The preppie-inspired urban brand created by hip-hop mogul Russell Simmons in 2004 has exited Macy’s after eight years and is launching at J.C. Penney Co. Inc. for fall.
Penney’s, which has a long history of appealing to the young men’s customer, is aggressively targeting the Millennial male this season by adding a number of new labels. Argyleculture will join jeans by Buffalo and Decree as new additions and complement MSX by Michael Strahan, Ecko Unltd. and JF J. Ferrar.
“Young men, ages 25 to 35, are driving big growth at J.C. Penney and represent a very important customer segment,” said John Tighe, chief merchant for the Plano, Texas-based retailer. “This demographic has a lot of spending power and is very opinionated about the style and fit of his clothes.

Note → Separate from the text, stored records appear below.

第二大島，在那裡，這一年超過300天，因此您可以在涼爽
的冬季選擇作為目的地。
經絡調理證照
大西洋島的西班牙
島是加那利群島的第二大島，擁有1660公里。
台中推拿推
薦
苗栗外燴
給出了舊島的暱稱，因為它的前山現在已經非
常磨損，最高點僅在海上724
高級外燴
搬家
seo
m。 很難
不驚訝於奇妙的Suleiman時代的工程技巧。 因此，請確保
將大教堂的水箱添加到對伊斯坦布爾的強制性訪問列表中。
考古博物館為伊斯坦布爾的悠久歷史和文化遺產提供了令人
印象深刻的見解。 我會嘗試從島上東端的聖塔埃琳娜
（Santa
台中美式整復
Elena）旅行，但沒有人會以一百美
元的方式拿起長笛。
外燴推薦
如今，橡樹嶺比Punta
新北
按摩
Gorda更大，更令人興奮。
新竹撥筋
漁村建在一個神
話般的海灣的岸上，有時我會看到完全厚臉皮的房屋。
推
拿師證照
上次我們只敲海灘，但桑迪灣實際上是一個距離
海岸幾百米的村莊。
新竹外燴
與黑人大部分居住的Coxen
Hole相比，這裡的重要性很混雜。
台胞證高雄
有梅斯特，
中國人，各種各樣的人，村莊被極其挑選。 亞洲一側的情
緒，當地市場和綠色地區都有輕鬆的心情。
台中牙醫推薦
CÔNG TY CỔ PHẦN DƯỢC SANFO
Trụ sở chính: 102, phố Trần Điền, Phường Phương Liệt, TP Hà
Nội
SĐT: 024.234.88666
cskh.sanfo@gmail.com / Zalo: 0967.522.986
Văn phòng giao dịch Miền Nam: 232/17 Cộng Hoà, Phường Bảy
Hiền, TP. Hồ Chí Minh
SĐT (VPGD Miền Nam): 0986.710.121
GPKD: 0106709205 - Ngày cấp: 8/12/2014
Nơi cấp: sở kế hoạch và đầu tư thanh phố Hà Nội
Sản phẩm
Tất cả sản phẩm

As we continue to elevate the perception of J.C. Penney with this target customer, it’s critical that we bring him trend‐right brands at an incredible value to stay at the top of his consideration set.”
Tighe added that, “Argyleculture is reflective of Russell’s sharp style and will help to differentiate The Men’s Store at J.C. Penney. As an on-trend, quality brand that appeals to both the Millennial man and the mature professional, Argyleculture has broad appeal that will elevate the perception of J.C. Penney among style-driven men.”

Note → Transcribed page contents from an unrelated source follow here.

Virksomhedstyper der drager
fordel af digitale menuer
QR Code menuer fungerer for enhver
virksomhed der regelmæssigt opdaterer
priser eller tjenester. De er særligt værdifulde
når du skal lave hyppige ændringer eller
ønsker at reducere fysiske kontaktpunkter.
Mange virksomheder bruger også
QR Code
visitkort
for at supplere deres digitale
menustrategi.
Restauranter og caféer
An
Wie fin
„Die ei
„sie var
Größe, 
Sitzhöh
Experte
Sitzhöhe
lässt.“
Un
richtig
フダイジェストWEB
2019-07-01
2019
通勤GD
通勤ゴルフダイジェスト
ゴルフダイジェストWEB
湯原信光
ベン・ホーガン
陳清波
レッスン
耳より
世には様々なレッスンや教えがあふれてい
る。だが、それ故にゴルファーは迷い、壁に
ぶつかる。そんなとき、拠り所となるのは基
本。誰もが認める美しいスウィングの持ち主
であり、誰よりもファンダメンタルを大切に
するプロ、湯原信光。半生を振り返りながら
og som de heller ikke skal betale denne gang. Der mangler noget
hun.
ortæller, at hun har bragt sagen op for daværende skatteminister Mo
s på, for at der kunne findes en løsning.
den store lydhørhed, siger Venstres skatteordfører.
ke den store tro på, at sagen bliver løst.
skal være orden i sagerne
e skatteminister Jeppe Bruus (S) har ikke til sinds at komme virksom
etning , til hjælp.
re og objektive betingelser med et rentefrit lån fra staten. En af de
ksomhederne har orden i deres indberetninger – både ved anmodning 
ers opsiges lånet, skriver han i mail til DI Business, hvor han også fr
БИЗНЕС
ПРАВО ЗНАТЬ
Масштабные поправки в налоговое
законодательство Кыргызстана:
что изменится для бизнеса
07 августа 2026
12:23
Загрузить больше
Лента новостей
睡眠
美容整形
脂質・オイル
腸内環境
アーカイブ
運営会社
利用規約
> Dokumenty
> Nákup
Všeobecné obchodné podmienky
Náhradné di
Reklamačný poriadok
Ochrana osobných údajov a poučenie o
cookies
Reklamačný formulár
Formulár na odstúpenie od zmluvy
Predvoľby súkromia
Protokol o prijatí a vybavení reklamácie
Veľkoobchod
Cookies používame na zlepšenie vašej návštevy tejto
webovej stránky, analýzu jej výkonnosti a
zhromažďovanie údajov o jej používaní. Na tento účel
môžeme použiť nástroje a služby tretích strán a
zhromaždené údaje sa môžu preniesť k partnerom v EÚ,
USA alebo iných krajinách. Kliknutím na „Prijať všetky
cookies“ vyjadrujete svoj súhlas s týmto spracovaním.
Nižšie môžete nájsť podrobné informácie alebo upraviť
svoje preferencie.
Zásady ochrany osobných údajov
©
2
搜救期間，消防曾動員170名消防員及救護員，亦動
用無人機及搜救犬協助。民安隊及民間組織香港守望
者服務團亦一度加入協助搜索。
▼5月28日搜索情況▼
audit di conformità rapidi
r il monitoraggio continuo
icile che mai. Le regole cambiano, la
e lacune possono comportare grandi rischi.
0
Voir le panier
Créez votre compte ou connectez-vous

He said the brand will sit near sportswear brands including U.S. Polo Assn. and Claiborne within the store. Out-the-door prices will include polos for $24.99, twill pants for $31.99 and blazers for $69.99.

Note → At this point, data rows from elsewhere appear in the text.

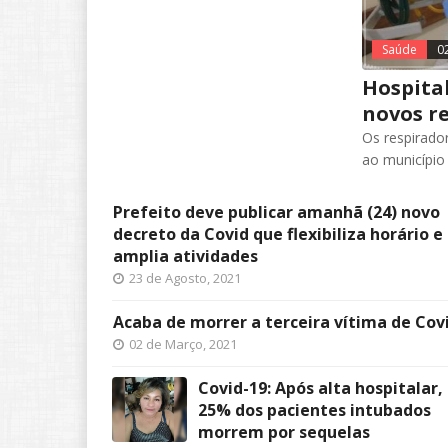
Saúde
0
Hospital
novos r
Os respirado
ao município
Prefeito deve publicar amanhã (24) novo
decreto da Covid que flexibiliza horário e
amplia atividades
23 de Agosto, 2021
Acaba de morrer a terceira vítima de Cov
02 de Março, 2021
Covid-19: Após alta hospitalar,
25% dos pacientes intubados
morrem por sequelas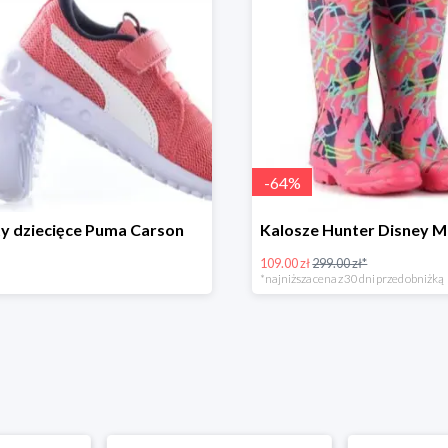
-
64
%
y dziecięce Puma Carson
109.00 zł
299.00 zł*
*najniższa cena z 30 dni przed obniżką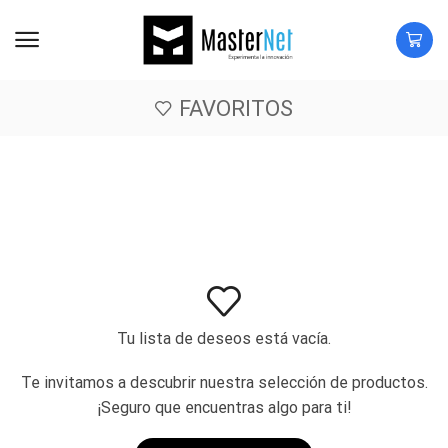
FAVORITOS
Tu lista de deseos está vacía.
Te invitamos a descubrir nuestra selección de productos.
¡Seguro que encuentras algo para ti!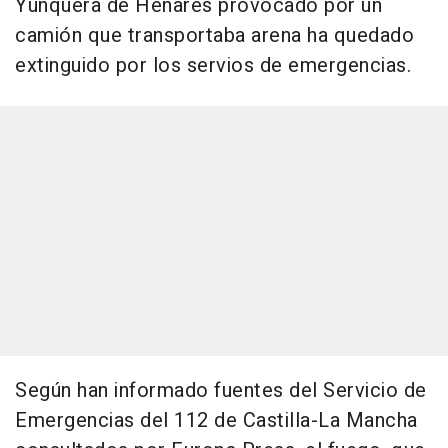
Yunquera de Henares provocado por un
camión que transportaba arena ha quedado
extinguido por los servios de emergencias.
Según han informado fuentes del Servicio de
Emergencias del 112 de Castilla-La Mancha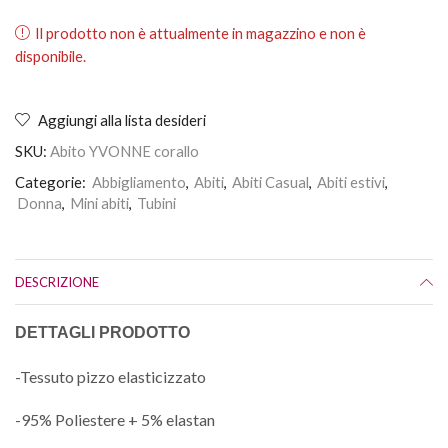
Il prodotto non è attualmente in magazzino e non è
disponibile.
Aggiungi alla lista desideri
SKU:
Abito YVONNE corallo
Categorie:
Abbigliamento
,
Abiti
,
Abiti Casual
,
Abiti estivi
,
Donna
,
Mini abiti
,
Tubini
DESCRIZIONE
DETTAGLI PRODOTTO
-Tessuto pizzo elasticizzato
-95% Poliestere + 5% elastan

Simmons said the price points were brought down as a result of Penney’s more moderate approach, but “we have better-than-competitive fashion and fabrications for the price.”
He added that making the jump from Macy’s to Penney’s was a no-brainer. “This company [Penney’s] stepped in and bought more than 10 times the amount of merchandise,” he said. “They’ve been nothing but the best partners.”
He said that at Macy’s, the label was languishing as the urban business struggled and as a result, the small order size handcuffed the brand. “The minimums weren’t enough for us to be creative,” he said. But he believes Argyleculture’s new home will allow the line to “flourish. Penney’s is putting it in a significant number of stores and giving it a lot of floor space.”
Simmons said he created the brand “to help cultivate passion, drive and professionalism through fashion.”
And while prior iterations zeroed in on the urban shopper’s propensity for more baggy clothes, their sensibility has changed and Argyleculture has shifted its focus as well.
Simmons said the line, which he referred to as “a classic American-inspired collection,” offers a “slimmer” cut than competitors Tommy Hilfiger or Ralph Lauren and many of the styles will have stretch properties. “Every jacket will have tons of Lycra and the pants will also have 10 percent Lycra in them,” he said. Shirts will also be “more tailored.
“That’s the white space for the young Millennial urban population and that’s where we’ll be really unique,” he said.
The collection was created in collaboration with New York-based Bernette Textile USA. “The goal for this fall’s collection was to be able to offer affordable and versatile attire to a fashionably conscious audience without losing the quality in the pieces,” said Jeffrey Siskind, president of Bernette Textile.
Simmons said Argyleculture is targeted to the “urban graduate” and has a “swagger to it.” He came up with the concept for Argyleculture when he was with Kellwood Corp., which purchased Simmons’ Phat Farm business for $140 million in January 2004. When Simmons split with Kellwood in 2007, he took the Argyleculture label with him.
Simmons said he remains committed to the brand and believes it will ultimately find its niche. “It took me six years to make a penny on Phat Farm,” he said. “But hard work, dedication, faith and resilience are key.”
Outside of Argyleculture, Simmons is committed to his daily yoga practice and is turning that into a business as well. He is building a Tantris Yoga Center in West Hollywood and will also create a complementary apparel collection that will appeal to yogis seeking “premium, sophisticated” merchandise to wear to and from their practice.